Review ·

Justice is carried out in two ways with punishment or with reward -- and with Waters of Nazareth, Parisians Gaspard Augé and Xavier de Rosnay keep the dichotomy in perfect balance. The two got together in 2003, the buzz first growing around their reworking of Simian's "Never Be Alone," which has since been released and re-released. They've since been going head to head with MSTRKRFT in the battle to decide who can remix more, and meanwhile indie kids are spending the weekends dancing for hours straight in small, sweaty rooms. The style is thick and vibrating, using heavy bass that's distorted so hard it coats the dance floor in heavy metal.
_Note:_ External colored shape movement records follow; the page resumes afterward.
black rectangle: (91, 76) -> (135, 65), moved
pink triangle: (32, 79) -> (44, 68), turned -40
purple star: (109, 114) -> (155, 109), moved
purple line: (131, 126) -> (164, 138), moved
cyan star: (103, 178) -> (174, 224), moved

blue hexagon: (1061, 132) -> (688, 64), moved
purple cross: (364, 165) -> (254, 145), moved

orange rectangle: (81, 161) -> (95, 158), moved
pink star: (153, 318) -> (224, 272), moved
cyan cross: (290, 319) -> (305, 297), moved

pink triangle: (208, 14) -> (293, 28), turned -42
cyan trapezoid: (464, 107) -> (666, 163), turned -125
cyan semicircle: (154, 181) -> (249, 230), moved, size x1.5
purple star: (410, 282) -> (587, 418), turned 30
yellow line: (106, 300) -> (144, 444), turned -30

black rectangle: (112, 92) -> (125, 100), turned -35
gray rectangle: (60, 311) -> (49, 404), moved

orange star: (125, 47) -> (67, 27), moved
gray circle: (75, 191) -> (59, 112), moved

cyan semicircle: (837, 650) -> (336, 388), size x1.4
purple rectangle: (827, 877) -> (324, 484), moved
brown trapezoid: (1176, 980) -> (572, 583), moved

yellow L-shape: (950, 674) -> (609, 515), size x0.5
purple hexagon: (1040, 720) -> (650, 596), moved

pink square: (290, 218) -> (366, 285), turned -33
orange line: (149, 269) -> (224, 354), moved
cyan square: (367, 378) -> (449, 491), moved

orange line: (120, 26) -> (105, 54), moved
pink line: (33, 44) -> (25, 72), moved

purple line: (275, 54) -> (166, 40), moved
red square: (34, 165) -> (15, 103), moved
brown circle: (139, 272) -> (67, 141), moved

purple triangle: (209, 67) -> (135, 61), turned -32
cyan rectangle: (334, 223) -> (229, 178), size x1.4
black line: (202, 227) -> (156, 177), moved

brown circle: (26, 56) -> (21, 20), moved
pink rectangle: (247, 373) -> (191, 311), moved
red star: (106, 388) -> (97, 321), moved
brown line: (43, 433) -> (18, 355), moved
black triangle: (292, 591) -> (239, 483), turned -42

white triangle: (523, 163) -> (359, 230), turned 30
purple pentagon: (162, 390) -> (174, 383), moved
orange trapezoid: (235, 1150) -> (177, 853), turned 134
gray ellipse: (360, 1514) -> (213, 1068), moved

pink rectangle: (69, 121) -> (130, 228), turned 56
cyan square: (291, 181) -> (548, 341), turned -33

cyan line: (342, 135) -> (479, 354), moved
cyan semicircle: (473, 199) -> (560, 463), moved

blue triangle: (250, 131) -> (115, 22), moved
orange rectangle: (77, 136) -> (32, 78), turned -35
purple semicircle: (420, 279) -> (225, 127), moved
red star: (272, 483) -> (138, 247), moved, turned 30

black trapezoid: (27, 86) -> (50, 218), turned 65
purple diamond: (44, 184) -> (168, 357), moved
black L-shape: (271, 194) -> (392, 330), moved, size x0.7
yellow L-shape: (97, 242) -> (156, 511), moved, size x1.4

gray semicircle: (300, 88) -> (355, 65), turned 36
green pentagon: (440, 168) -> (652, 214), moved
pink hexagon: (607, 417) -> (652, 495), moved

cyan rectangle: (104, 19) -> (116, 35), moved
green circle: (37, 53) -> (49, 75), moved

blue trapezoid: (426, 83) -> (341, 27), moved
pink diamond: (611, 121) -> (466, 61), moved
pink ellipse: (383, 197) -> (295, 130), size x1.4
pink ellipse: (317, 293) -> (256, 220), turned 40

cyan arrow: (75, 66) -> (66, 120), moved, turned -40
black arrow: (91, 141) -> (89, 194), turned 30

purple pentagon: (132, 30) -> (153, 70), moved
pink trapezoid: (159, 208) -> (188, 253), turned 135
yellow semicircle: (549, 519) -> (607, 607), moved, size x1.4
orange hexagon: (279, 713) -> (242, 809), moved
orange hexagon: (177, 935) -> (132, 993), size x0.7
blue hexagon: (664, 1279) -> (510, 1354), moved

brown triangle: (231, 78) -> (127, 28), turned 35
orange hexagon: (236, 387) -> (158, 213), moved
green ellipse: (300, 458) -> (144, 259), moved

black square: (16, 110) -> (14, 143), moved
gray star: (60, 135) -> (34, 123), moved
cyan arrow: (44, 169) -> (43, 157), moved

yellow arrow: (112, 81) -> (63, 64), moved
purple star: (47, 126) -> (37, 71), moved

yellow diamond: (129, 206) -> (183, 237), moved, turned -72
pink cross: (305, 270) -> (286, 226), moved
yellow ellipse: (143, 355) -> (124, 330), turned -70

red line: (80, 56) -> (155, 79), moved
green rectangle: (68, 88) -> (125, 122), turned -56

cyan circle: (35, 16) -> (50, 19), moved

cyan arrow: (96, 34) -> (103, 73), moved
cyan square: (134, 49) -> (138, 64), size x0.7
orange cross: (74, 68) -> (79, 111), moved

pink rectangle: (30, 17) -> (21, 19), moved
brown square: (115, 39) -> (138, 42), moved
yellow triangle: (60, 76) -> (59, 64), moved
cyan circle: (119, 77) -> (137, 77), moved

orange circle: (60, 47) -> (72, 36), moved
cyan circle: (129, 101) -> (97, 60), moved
This EP, which includes three versions of the original song "Waters of Nazareth" and two others, was released in support of the group's forthcoming full-length, due out early next year. London-based deejay Erol Alkan brings the track to a whole new level of dance-floor seduction (the other version of "Waters of Nazareth" is another remix by Justice), and the remaining two original tracks bode well. "Carpates" is menacing and rolling in its melody. On top of the galloping electronics and a fast-moving soundscape of eerie, spectral synths, there is no real chorus and no vocals. "Let There Be Light" is not far from the hot tracks on MSTRKRFT's The Looks, but it bears the Justice stamp in that there is a deep funk bass that drives the dance floor. Punishment on the body, reward for the soul: That is Justice.